GOAL OF THE EXERCISE » All that is wanted is the span of lines from the one with "物館 動物研究部 脊椎動物研究グループ 研究主幹 田島木綿子先生。ア" to the last line of the data, copied exactly.

PROVIDED MATERIAL »

----

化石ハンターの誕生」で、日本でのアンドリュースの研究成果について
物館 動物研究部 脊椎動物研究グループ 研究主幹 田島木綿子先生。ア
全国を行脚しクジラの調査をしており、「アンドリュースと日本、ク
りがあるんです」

----

REPLY TO THE EXERCISE »
物館 動物研究部 脊椎動物研究グループ 研究主幹 田島木綿子先生。ア
全国を行脚しクジラの調査をしており、「アンドリュースと日本、ク
りがあるんです」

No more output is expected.